The structure you'll get in the same as for the continous RW discussed at the
end of chapter 3 in the GMRF book

On Fri, 2024-05-31 at 13:22 +0300, Helpdesk (Haavard Rue) wrote:
>
>
> If you thinking of doing eq 2-4, you have to do that in rgeneric/cgeneric (use
> rgeneric for testing...), as the precision matrix will just be a simple band-
> matrix. 
>
> please see the vignette
>
> browseVignettes(package="INLA")
>
>
> (due to an error, some recent versions does not include it, so I attach the
> file). Its there now, in the testing version with R-4.4
>
> H
>
>
>
>
>
>
>
>

[Nick Freymueller]

Thanks for your recommendations, Håvard. 

I've gotten some of the way through what a DCRW model would look like given the vignette you sent, the GMRF book, and the online gitbook.
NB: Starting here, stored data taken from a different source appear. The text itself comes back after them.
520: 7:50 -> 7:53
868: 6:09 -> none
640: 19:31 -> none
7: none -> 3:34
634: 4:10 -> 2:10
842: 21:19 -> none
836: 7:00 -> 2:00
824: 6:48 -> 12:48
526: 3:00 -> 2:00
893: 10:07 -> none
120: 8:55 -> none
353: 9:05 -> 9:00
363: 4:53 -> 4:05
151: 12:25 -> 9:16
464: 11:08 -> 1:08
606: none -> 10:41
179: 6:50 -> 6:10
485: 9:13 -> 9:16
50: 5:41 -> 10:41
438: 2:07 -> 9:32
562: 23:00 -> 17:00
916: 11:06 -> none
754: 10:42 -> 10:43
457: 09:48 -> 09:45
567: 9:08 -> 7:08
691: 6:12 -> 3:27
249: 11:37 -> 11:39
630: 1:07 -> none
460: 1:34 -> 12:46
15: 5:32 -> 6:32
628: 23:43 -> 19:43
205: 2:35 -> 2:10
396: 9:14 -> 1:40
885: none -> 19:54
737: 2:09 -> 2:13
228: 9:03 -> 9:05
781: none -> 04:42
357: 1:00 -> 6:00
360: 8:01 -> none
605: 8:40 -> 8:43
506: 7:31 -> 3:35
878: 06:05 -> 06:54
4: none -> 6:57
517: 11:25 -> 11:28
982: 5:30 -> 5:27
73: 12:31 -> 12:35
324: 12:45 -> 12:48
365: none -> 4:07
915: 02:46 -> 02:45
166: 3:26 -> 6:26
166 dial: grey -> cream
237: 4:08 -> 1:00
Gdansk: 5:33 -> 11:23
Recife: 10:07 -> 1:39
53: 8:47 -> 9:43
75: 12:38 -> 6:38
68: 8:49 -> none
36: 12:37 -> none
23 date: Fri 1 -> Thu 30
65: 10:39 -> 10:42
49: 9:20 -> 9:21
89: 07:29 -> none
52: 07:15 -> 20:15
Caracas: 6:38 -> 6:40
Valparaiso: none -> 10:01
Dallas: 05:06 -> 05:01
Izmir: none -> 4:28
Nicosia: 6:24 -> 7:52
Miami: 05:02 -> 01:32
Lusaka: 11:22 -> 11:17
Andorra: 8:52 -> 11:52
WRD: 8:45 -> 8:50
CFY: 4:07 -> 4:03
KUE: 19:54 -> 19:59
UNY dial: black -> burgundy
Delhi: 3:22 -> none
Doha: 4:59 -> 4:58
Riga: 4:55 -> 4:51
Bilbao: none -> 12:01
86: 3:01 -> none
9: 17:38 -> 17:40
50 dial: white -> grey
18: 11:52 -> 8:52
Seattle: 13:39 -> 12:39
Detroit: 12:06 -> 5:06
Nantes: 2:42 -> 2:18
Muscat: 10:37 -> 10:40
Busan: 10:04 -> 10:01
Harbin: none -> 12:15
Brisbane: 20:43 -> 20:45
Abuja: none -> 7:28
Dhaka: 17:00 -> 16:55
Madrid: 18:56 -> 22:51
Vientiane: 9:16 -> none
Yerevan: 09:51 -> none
However, there are a few points for what I'd specify for the inla.rgeneric.define model that I'm still a bit confused on. I'm not sure how to specify the bivariate nature of mu or how to specify the auto-regressive parts of this. Additionally, I'm not sure exactly what I'd specify for the precision matrix and normalizing constants. I get where the non-zero elements in the precision matrix are supposed to be given the structure of the model, but I'm lost as to how exactly to populate these non-zero elements. 

I've attached what I have been working on so far. Any and all help/suggestions/recommendations would be much appreciated. I'd eventually like to get to a place where I can specify the data similar to that shown here with specified error terms where available (https://ianjonsen.github.io/aniMotum/articles/Overview.html#light-level-geolocation-data) and run multiple individuals that are indexed hierarchically.

Kind regards,

Nick

[Helpdesk (Haavard Rue)]

You have 4 hyperparameter, the correlation, two variances and the angle.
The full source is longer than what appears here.